What to work on:
Wherever a picture appears in the listing, leave it out, and copy the rest exactly.

Material for this task:
______________________________
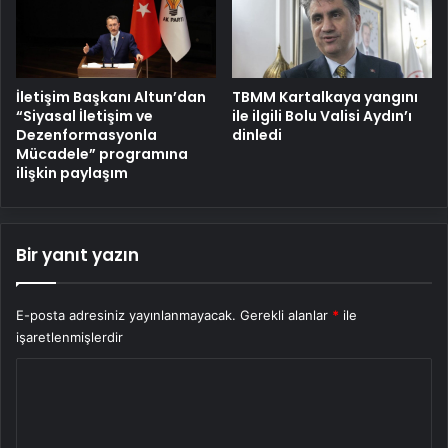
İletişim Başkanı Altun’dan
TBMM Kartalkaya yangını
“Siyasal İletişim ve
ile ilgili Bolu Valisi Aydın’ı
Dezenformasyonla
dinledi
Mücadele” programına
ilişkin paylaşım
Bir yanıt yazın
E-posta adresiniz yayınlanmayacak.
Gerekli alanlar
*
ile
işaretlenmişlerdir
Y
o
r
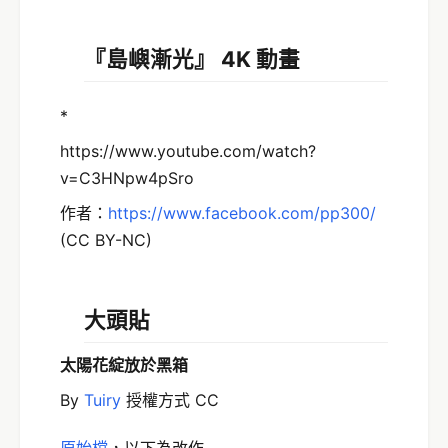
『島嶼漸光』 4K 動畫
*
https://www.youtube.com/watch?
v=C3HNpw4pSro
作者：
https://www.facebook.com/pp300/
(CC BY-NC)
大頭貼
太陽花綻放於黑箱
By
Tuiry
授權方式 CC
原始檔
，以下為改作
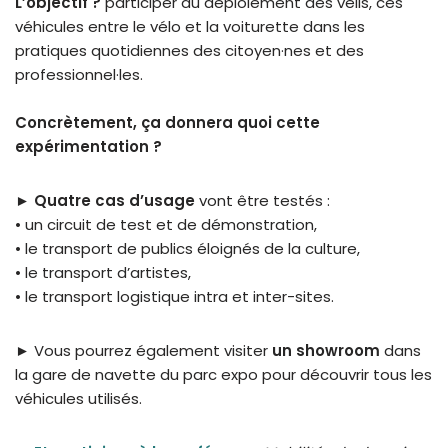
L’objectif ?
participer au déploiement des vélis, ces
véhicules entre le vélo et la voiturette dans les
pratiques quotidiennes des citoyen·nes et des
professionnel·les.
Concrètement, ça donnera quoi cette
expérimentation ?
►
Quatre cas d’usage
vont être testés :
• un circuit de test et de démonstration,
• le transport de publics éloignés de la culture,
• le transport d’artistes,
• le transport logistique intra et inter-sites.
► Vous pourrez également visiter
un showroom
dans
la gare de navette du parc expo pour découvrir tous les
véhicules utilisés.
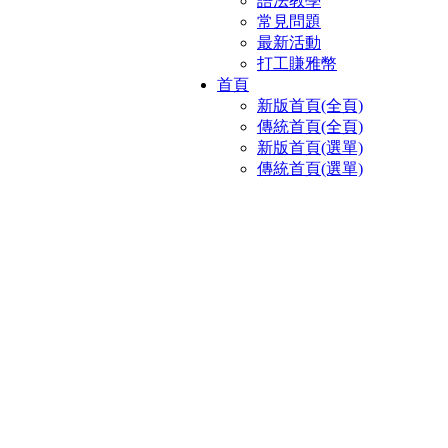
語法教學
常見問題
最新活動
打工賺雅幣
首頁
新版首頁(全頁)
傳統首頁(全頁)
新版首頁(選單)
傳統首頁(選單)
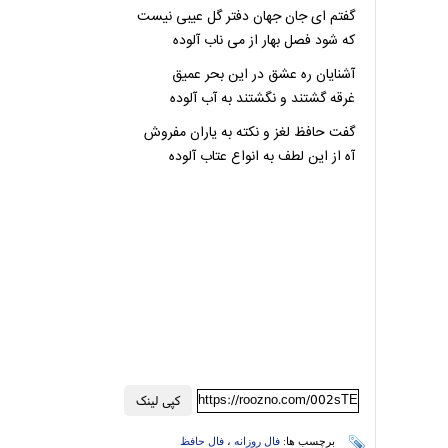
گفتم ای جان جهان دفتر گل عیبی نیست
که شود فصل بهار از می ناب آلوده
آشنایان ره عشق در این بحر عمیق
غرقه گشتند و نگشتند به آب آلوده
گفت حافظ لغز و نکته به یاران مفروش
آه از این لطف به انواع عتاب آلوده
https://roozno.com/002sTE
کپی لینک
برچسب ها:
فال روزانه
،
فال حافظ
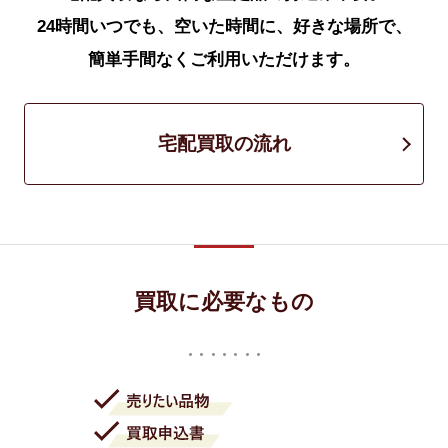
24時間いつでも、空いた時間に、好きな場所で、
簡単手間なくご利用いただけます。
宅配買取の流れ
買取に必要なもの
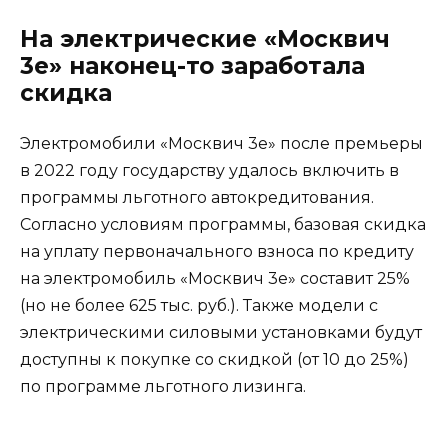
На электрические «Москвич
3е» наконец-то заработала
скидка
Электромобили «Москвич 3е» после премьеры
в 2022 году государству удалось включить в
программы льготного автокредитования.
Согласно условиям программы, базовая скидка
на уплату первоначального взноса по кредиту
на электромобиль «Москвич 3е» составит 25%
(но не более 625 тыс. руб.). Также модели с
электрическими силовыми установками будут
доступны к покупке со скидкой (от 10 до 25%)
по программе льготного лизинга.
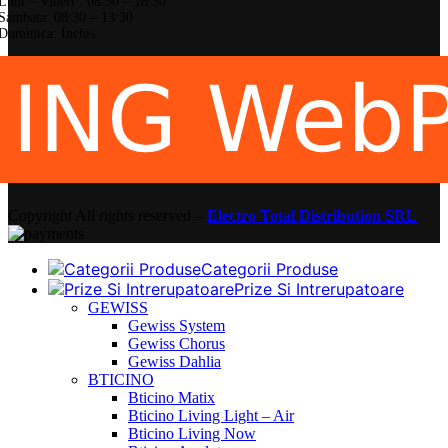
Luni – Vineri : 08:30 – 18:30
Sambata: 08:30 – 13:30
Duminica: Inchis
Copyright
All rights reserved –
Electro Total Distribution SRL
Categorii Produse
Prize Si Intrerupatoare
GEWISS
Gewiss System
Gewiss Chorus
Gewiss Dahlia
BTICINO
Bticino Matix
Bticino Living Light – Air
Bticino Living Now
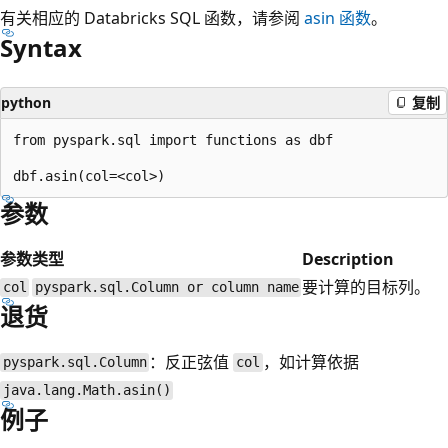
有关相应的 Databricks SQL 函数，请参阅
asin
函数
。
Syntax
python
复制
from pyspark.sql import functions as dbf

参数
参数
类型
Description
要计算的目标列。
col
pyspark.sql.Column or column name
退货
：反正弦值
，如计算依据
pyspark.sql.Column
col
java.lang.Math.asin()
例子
______________________________
Output of the exercise:
İletişim Başkanı Altun’dan
TBMM Kartalkaya yangını
“Siyasal İletişim ve
ile ilgili Bolu Valisi Aydın’ı
Dezenformasyonla
dinledi
Mücadele” programına
ilişkin paylaşım
Bir yanıt yazın
E-posta adresiniz yayınlanmayacak.
Gerekli alanlar
*
ile
işaretlenmişlerdir
Y
o
r
『島嶼漸光』 4K 動畫
*
https://www.youtube.com/watch?
v=C3HNpw4pSro
作者：
https://www.facebook.com/pp300/
(CC BY-NC)
大頭貼
太陽花綻放於黑箱
By
Tuiry
授權方式 CC
原始檔
，以下為改作
L’objectif ?
participer au déploiement des vélis, ces
véhicules entre le vélo et la voiturette dans les
pratiques quotidiennes des citoyen·nes et des
professionnel·les.
Concrètement, ça donnera quoi cette
expérimentation ?
►
Quatre cas d’usage
vont être testés :
• un circuit de test et de démonstration,
• le transport de publics éloignés de la culture,
• le transport d’artistes,
• le transport logistique intra et inter-sites.
► Vous pourrez également visiter
un showroom
dans
la gare de navette du parc expo pour découvrir tous les
véhicules utilisés.
語法教學
常見問題
最新活動
打工賺雅幣
首頁
新版首頁(全頁)
傳統首頁(全頁)
新版首頁(選單)
傳統首頁(選單)
گفتم ای جان جهان دفتر گل عیبی نیست
که شود فصل بهار از می ناب آلوده
آشنایان ره عشق در این بحر عمیق
غرقه گشتند و نگشتند به آب آلوده
گفت حافظ لغز و نکته به یاران مفروش
آه از این لطف به انواع عتاب آلوده
https://roozno.com/002sTE
کپی لینک
برچسب ها:
فال روزانه
،
فال حافظ
24時間いつでも、空いた時間に、好きな場所で、
簡単手間なくご利用いただけます。
宅配買取の流れ
買取に必要なもの
На электрические «Москвич
3е» наконец-то заработала
скидка
Электромобили «Москвич 3е» после премьеры
в 2022 году государству удалось включить в
программы льготного автокредитования.
Согласно условиям программы, базовая скидка
на уплату первоначального взноса по кредиту
на электромобиль «Москвич 3е» составит 25%
(но не более 625 тыс. руб.). Также модели с
электрическими силовыми установками будут
доступны к покупке со скидкой (от 10 до 25%)
по программе льготного лизинга.
Luni – Vineri : 08:30 – 18:30
Sambata: 08:30 – 13:30
Duminica: Inchis
Copyright
All rights reserved –
Electro Total Distribution SRL
Categorii Produse
Prize Si Intrerupatoare
GEWISS
Gewiss System
Gewiss Chorus
Gewiss Dahlia
BTICINO
Bticino Matix
Bticino Living Light – Air
Bticino Living Now
有关相应的 Databricks SQL 函数，请参阅
asin
函数
。
Syntax
python
复制
from pyspark.sql import functions as dbf

参数
参数
类型
Description
要计算的目标列。
col
pyspark.sql.Column or column name
退货
：反正弦值
，如计算依据
pyspark.sql.Column
col
java.lang.Math.asin()
例子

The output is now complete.